- EXERCISE DIRECTIONS -
Drop all pictures and repeat exactly the lines from the line holding "nem cserélődött-e le" through the end of the records.

- DATA UNDER STUDY -
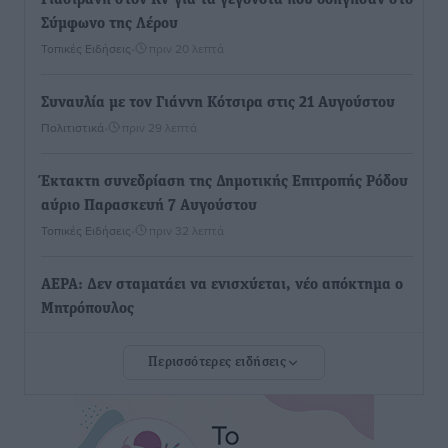
Γιασιράνη στον RV για τα γεγονότα που οδήγησαν στο
Σύμφωνο της Λέρου
Τοπικές Ειδήσεις
•
πριν 20 λεπτά
Συναυλία με τον Γιάννη Κότσιρα στις 21 Αυγούστου
Πολιτιστικά
•
πριν 29 λεπτά
Έκτακτη συνεδρίαση της Δημοτικής Επιτροπής Ρόδου
αύριο Παρασκευή 7 Αυγούστου
Τοπικές Ειδήσεις
•
πριν 32 λεπτά
ΑΕΡΑ: Δεν σταματάει να ενισχύεται, νέο απόκτημα ο
Μητρόπουλος
Αθλητικά
•
πριν 49 λεπτά
Περισσότερες ειδήσεις
Κλεάνθης: Δουλειές μετά ευχαριστιών στο γήπεδο,
ατομικό για δύο
Αθλητικά
•
πριν 50 λεπτά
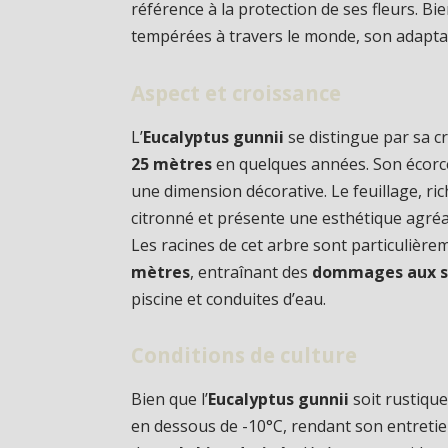
référence à la protection de ses fleurs. Bie
tempérées à travers le monde, son adapta
Aspect et croissance
L’
Eucalyptus gunnii
se distingue par sa c
25 mètres
en quelques années. Son écorce
une dimension décorative. Le feuillage, ric
citronné et présente une esthétique agréa
Les racines de cet arbre sont particulièr
mètres
, entraînant des
dommages aux s
piscine et conduites d’eau.
Conditions de culture
Bien que l’
Eucalyptus gunnii
soit rustique
en dessous de -10°C, rendant son entretien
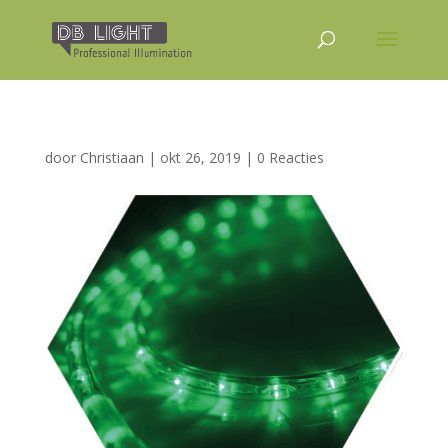
door
Christiaan
|
okt 26, 2019
|
0 Reacties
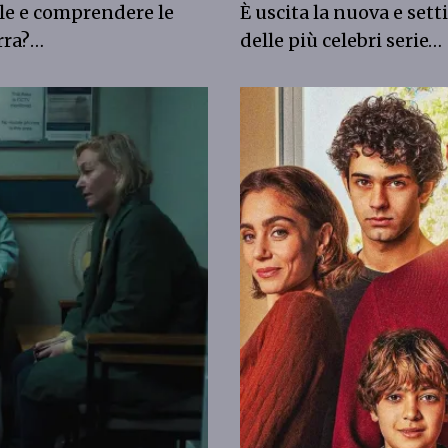
ale e comprendere le
È uscita la nuova e set
erra?…
delle più celebri serie…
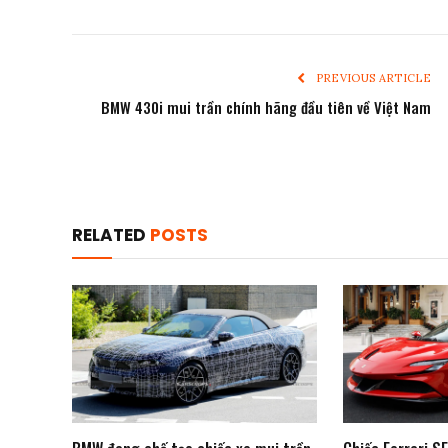
PREVIOUS ARTICLE
BMW 430i mui trần chính hãng đầu tiên về Việt Nam
RELATED
POSTS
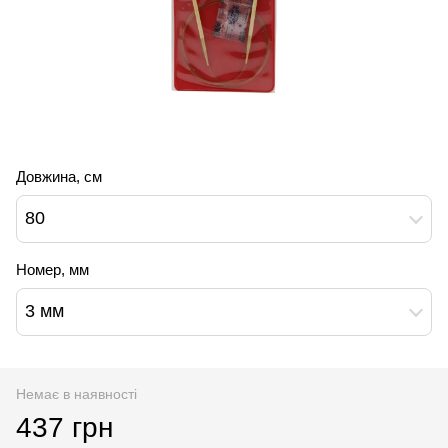
Довжина, см
80
Номер, мм
3 мм
Немає в наявності
437 грн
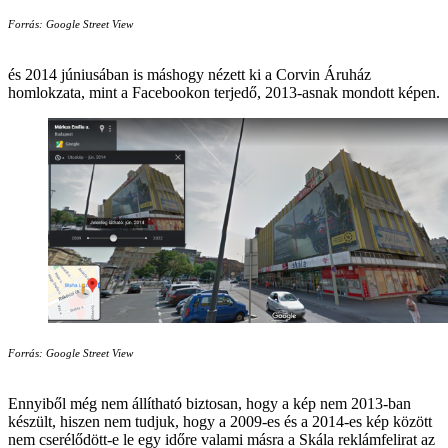
Forrás: Google Street View
és 2014 júniusában is máshogy nézett ki a Corvin Áruház
homlokzata, mint a Facebookon terjedő, 2013-asnak mondott képen.
Forrás: Google Street View
Ennyiből még nem állítható biztosan, hogy a kép nem 2013-ban
készült, hiszen nem tudjuk, hogy a 2009-es és a 2014-es kép között
nem cserélődött-e le egy időre valami másra a Skála reklámfelirat az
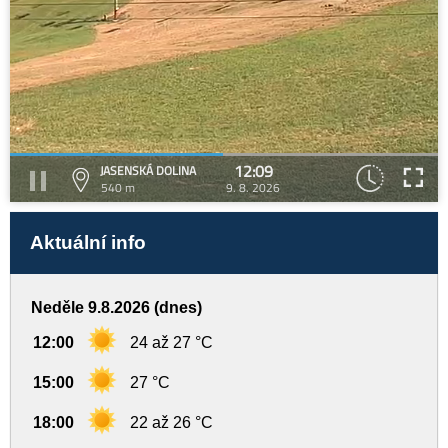
12:09
JASENSKÁ DOLINA
540 m
9. 8. 2026
Aktuální info
Neděle 9.8.2026 (dnes)
12:00
24 až 27 °C
15:00
27 °C
18:00
22 až 26 °C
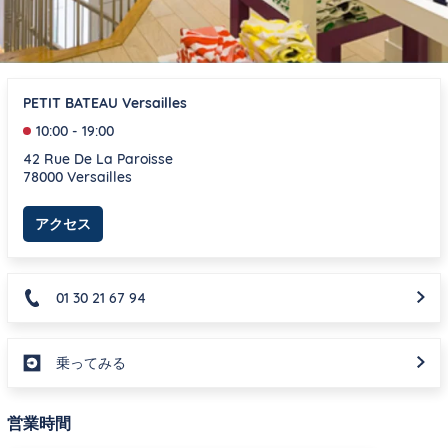
PETIT BATEAU Versailles
10:00
-
19:00
42 Rue De La Paroisse
78000
Versailles
Link Opens in New Tab
アクセス
01 30 21 67 94
乗ってみる
営業時間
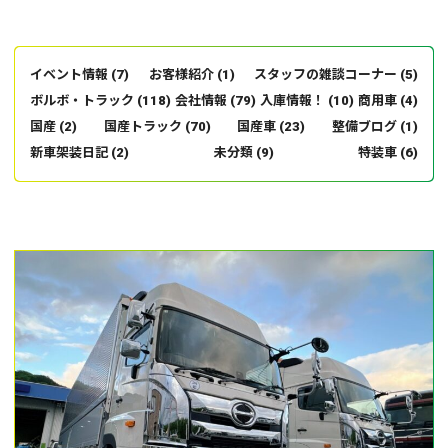
イベント情報
(7)
お客様紹介
(1)
スタッフの雑談コーナー
(5)
ボルボ・トラック
(118)
会社情報
(79)
入庫情報！
(10)
商用車
(4)
国産
(2)
国産トラック
(70)
国産車
(23)
整備ブログ
(1)
新車架装日記
(2)
未分類
(9)
特装車
(6)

- TASK OUTPUT -
nem cserélődött-e le egy időre valami másra a Skála reklámfelirat az
12:09
JASENSKÁ DOLINA
540 m
9. 8. 2026
Aktuální info
Neděle 9.8.2026 (dnes)
12:00
24 až 27 °C
15:00
27 °C
18:00
22 až 26 °C
PETIT BATEAU Versailles
10:00
-
19:00
42 Rue De La Paroisse
78000
Versailles
Link Opens in New Tab
アクセス
01 30 21 67 94
乗ってみる
営業時間
イベント情報
(7)
お客様紹介
(1)
スタッフの雑談コーナー
(5)
ボルボ・トラック
(118)
会社情報
(79)
入庫情報！
(10)
商用車
(4)
国産
(2)
国産トラック
(70)
国産車
(23)
整備ブログ
(1)
新車架装日記
(2)
未分類
(9)
特装車
(6)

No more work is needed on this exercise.